In a newly-published digital cover interview with Complex, Chance broke down why he feels such a strong sense of responsibility to empower other artists to go the independent route.
"My main goal in order for me to thrive—or continue to thrive—I need more artists to do it themselves."
That certainly makes sense if you think about it purely from a perspective of self-preservation. Chance has discussed being held back musically by label ties, especially during the making of Coloring Book, so it makes sense that he would want to do everything in his power to reduce the occurrence of those creative headaches.
"You sign to a label and you get a boss and that shit's just fucked up to me. Like, why should you have a boss?"

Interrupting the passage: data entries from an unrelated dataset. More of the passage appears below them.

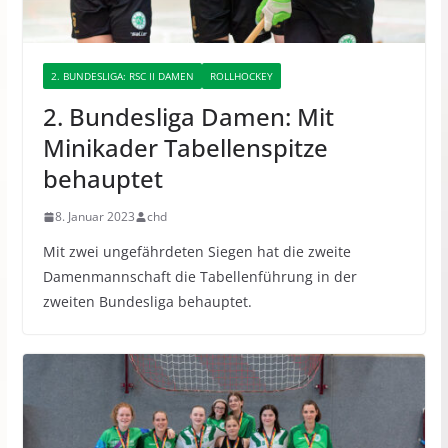
2. BUNDESLIGA: RSC II DAMEN
ROLLHOCKEY
2. Bundesliga Damen: Mit
Minikader Tabellenspitze
behauptet
8. Januar 2023
chd
Mit zwei ungefährdeten Siegen hat die zweite
Damenmannschaft die Tabellenführung in der
zweiten Bundesliga behauptet.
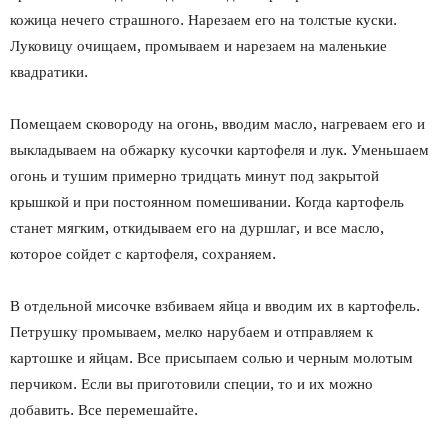
кожица нечего страшного. Нарезаем его на толстые куски.
Луковицу очищаем, промываем и нарезаем на маленькие
квадратики.
Помещаем сковороду на огонь, вводим масло, нагреваем его и
выкладываем на обжарку кусочки картофеля и лук. Уменьшаем
огонь и тушим примерно тридцать минут под закрытой
крышкой и при постоянном помешивании. Когда картофель
станет мягким, откидываем его на дуршлаг, и все масло,
которое сойдет с картофеля, сохраняем.
В отдельной мисочке взбиваем яйца и вводим их в картофель.
Петрушку промываем, мелко нарубаем и отправляем к
картошке и яйцам. Все присыпаем солью и черным молотым
перчиком. Если вы приготовили специи, то и их можно
добавить. Все перемешайте.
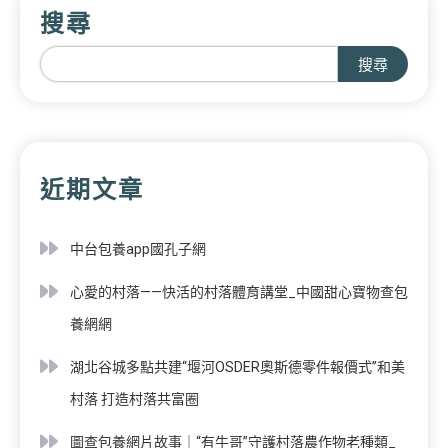
搜尋
搜尋
近期文章
中台包養app國孔子網
心愛的村落——快活的村落體育講堂_中國甜心寶物查包
養網網
湖北谷城多點共建“堰河OSDER奧斯德零件報價式”和美
村落 打造村落共富圈
圖查包養網片故事｜“有牛哥”守護村落農作物老種類_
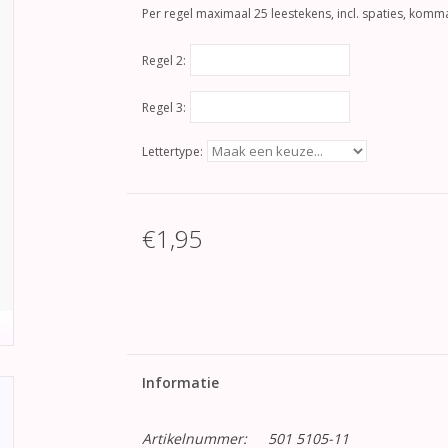
Per regel maximaal 25 leestekens, incl. spaties, komma
Regel 2:
Regel 3:
Lettertype:
€1,95
Informatie
Artikelnummer:
501 5105-11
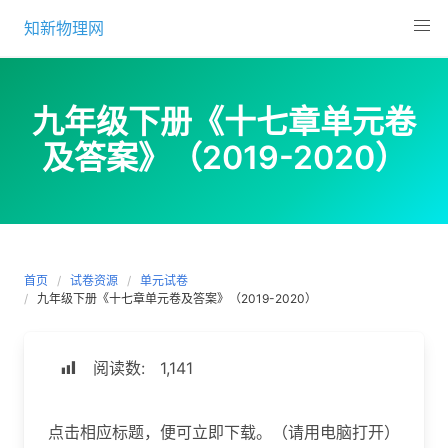
Skip
知新物理网
to
content
九年级下册《十七章单元卷
及答案》（2019-2020）
首页
试卷资源
单元试卷
九年级下册《十七章单元卷及答案》（2019-2020）
阅读数:
1,141
点击相应标题，便可立即下载。（请用电脑打开）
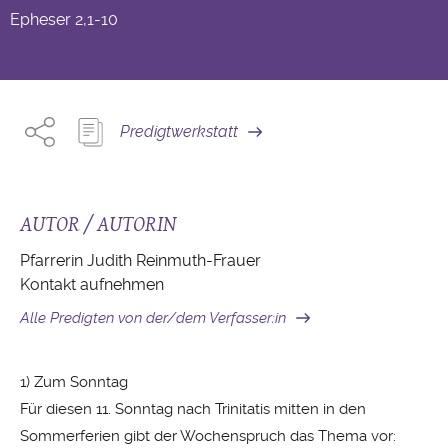
Epheser
2,1-10
Predigtwerkstatt
AUTOR / AUTORIN
Pfarrerin Judith Reinmuth-Frauer
Kontakt aufnehmen
Alle Predigten von der/dem Verfasser:in
1) Zum Sonntag
Für diesen 11. Sonntag nach Trinitatis mitten in den
Sommerferien gibt der Wochenspruch das Thema vor:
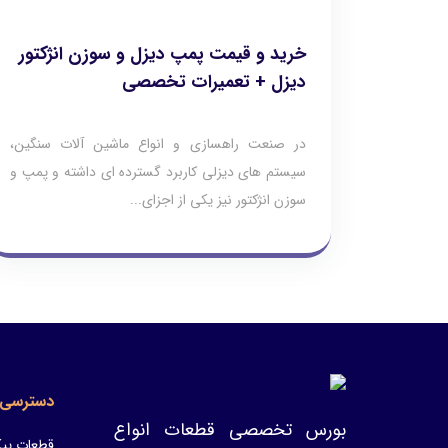
خرید و قیمت پمپ دیزل و سوزن انژکتور
دیزل + تعمیرات تخصصی
در صنعت راهسازی و انواع ماشین آلات سنگین،
سیستم های دیزلی کاربرد گسترده ای داشته و پمپ و
سوزن انژکتور نیز یکی از اجزای...
دسترسی 
بورس تخصصی قطعات انواع
قطعات پیک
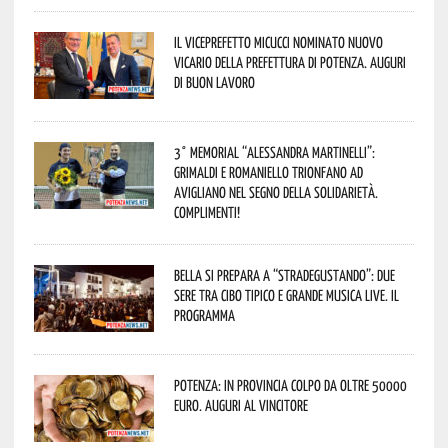
Il Viceprefetto Micucci nominato nuovo
Vicario della Prefettura di Potenza. Auguri
di buon lavoro
3° Memorial “Alessandra Martinelli”:
Grimaldi e Romaniello trionfano ad
Avigliano nel segno della solidarietà.
Complimenti!
Bella si prepara a “Stradegustando”: due
sere tra cibo tipico e grande musica live. Il
programma
Potenza: in provincia colpo da oltre 50000
euro. Auguri al vincitore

There’s also power in numbers. If there truly were a conspiracy to keep artists chained to the corporate teat, it’s much easier to discount the efforts of a singular artist who managed to find an alternate route than an entire upcoming generation of artists that have figured out how to do things themselves.
It’s a goal Chance admits to pushing, saying, “I want to be proof that it works. I don't wanna be the one guy it worked for, that's not my goal at all. I’m trying to get other motherfuckers to just, you know, do it.”
From a more altruistic standpoint, however, Chance is just tired of seeing great artists stuck on the bench.
"Labels legally should have to release a list of names of the people they have signed. If you knew how many artists are in deals with—I’m not trying to get specific—but any label, you'd be like, “Who the fuck is this? Why did you sign this person seven years ago and their debut album is still shelved?” Like why don't I know anything about this artist? I don't wanna see people keep going through that…"
While Chance is championing independence, he does want to make sure there’s a distinction between his form of independence and trying to do everything by yourself. He makes sure to mention that there are things you’re going to need—an assistant, a tour manager, video directors—which are all crucial components to keeping up a Chance-like level of output.
The difference, however, is that Chance didn’t rely on a label to put that team together for him, and he wants to make sure other artists know that.
"In a cool way, you can bring on your friends and professionals that you know, or that your friends know, and build a business where you're the upper management. Where you're the creative, and you're the last decision maker and you don't ever have to feel compromised."
Chance’s independent success has absolutely been refreshing, but it’s his strong desire to pass on his lessons and pave the way for a new generation of artists that might be able to duplicate those successes that will continue to make him such a treasured artist in the digital era.
Chance is done letting the labels try and stop him, he’s out to try and stop them... from limiting creativity in the pursuit of profit.